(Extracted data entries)
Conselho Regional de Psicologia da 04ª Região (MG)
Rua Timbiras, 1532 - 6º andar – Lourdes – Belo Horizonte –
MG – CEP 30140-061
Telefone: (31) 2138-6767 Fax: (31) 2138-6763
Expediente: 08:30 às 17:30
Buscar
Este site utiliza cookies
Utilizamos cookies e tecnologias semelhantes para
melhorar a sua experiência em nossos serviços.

...

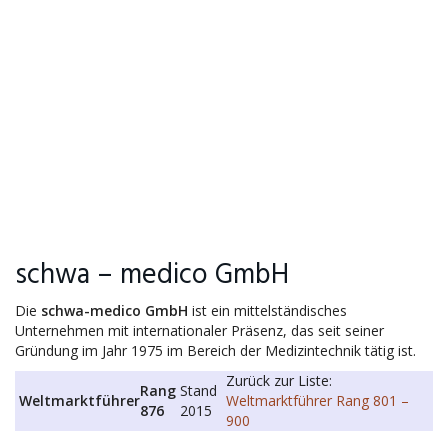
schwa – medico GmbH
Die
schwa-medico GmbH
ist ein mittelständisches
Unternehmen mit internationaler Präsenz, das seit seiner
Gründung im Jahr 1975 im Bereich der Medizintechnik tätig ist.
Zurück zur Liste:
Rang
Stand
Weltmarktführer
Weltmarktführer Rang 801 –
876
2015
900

TASK TO CARRY OUT: From the entries above, give again exactly the lines running from the line with "Conselho Regional de" to the line with "melhorar a sua"; include both of those lines.

RESPONSE BOX:
Conselho Regional de Psicologia da 04ª Região (MG)
Rua Timbiras, 1532 - 6º andar – Lourdes – Belo Horizonte –
MG – CEP 30140-061
Telefone: (31) 2138-6767 Fax: (31) 2138-6763
Expediente: 08:30 às 17:30
Buscar
Este site utiliza cookies
Utilizamos cookies e tecnologias semelhantes para
melhorar a sua experiência em nossos serviços.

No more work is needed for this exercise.